NIST has an interesting role in keeping the U.S. economy churning by developing measurement standards. The agency mandates standards for everyday things we take for granted, such as accurate, honest gas pumps and — we were constantly reminded, with the giant digital clocks ticking away above the conference stage — figuring out what time it is, officially.
It was refreshing, actually, to attend a NIST conference. The conference organizers were quite polite about it, but they quickly alerted speakers who ran over their allotted time, and the speakers quickly wrapped up whatever it was they were saying. That’s in stark contrast to other health IT conferences, where vendors sometimes take over the stage and take their time (and ours, too).
In the health IT space, NIST is seeking contractors to help determine how it will measure EHR usability and insert itself into the meaningful use debate. The agency spent all day Tuesday listening to stakeholders in the industry — vendors, researchers; thought leaders from HIMSS, ONC and the FDA; and EHR users, too — to understand how to best proceed in its work, which amounts to creating a reproducible set of rules for measuring how usable an EHR system is.

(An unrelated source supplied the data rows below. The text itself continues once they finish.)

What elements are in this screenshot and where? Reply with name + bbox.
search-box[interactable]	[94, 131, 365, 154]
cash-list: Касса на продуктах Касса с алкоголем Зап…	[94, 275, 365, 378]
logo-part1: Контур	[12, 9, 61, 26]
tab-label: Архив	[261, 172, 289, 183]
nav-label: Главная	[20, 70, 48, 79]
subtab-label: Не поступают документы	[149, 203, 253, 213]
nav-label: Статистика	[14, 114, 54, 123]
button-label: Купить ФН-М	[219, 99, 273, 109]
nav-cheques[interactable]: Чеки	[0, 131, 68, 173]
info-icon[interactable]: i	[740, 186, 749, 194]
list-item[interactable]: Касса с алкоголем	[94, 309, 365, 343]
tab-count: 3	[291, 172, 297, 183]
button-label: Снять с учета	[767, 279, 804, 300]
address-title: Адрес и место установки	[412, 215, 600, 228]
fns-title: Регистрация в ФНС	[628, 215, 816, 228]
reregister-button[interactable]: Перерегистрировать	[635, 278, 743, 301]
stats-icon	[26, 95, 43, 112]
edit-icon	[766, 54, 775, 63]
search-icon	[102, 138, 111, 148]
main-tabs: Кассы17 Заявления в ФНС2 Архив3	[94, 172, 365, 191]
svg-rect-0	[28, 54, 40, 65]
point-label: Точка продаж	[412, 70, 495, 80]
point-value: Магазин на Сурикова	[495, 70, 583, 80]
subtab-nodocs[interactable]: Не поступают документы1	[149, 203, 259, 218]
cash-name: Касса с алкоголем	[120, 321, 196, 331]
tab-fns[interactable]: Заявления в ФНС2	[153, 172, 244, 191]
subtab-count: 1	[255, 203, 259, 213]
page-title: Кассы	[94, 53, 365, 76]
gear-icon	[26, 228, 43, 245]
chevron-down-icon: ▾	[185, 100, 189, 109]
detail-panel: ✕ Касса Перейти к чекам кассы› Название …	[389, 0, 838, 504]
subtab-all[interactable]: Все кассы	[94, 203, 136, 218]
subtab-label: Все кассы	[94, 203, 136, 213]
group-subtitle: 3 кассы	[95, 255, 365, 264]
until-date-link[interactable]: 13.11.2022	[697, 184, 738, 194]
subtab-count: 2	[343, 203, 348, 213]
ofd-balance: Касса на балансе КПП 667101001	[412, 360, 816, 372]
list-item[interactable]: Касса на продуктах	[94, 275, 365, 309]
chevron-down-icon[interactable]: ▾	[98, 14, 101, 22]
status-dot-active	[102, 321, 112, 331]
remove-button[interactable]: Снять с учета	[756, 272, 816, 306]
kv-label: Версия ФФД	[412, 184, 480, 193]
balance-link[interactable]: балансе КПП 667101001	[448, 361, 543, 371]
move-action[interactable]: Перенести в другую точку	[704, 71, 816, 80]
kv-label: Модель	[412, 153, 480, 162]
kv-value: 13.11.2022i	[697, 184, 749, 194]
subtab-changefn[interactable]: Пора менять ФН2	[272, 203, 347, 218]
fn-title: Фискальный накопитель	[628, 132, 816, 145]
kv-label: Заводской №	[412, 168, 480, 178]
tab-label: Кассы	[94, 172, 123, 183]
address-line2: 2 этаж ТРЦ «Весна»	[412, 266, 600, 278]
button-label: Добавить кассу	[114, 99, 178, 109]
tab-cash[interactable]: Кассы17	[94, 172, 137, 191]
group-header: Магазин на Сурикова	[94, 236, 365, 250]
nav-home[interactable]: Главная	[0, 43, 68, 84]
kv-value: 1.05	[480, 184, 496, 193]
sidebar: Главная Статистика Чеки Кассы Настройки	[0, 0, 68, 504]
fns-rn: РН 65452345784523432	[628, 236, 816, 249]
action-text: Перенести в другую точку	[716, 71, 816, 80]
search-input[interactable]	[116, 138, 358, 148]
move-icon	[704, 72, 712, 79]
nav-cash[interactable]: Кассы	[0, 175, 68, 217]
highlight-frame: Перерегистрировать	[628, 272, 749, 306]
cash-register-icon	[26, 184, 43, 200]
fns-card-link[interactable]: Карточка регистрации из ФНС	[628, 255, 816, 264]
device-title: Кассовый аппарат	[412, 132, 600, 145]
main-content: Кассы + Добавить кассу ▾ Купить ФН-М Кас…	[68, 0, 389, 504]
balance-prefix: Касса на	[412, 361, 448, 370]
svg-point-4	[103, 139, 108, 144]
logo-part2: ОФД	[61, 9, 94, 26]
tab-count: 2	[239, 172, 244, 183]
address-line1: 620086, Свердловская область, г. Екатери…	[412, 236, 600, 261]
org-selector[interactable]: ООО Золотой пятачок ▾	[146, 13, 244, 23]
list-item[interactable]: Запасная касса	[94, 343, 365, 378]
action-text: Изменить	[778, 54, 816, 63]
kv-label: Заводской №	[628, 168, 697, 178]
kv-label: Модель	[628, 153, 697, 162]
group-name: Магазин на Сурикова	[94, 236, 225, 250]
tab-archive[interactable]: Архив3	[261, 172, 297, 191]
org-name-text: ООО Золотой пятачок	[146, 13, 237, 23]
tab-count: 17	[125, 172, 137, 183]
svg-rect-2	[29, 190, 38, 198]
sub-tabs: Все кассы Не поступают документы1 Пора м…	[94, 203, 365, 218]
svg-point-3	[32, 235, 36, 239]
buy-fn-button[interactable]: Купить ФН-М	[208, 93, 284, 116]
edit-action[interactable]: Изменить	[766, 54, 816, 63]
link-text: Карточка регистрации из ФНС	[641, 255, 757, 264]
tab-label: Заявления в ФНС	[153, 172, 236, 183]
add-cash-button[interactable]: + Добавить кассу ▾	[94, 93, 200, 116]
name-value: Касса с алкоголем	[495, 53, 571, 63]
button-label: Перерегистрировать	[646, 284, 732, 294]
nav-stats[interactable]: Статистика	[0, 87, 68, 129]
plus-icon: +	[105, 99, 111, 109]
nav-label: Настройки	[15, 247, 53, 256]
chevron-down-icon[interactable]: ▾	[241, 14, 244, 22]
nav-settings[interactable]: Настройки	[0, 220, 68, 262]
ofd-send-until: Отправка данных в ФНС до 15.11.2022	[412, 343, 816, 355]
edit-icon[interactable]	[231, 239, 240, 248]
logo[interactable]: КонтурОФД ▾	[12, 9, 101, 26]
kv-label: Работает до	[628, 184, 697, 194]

It could be that NIST ends up making voluntary recommendations for EHR usability, in tandem with the Agency for Healthcare Research and Quality, which helped organize the conference. It could be that the standards become regulatory law, part and parcel of NIST’s job managing EHR certification. Either way, both vendors and health care providers can register their suggestions with NIST right now and insert their own perspectives about what makes an EHR usable. Might as well, right? The decisions NIST is making right now could shape how EHR systems look — and work — for the next few decades.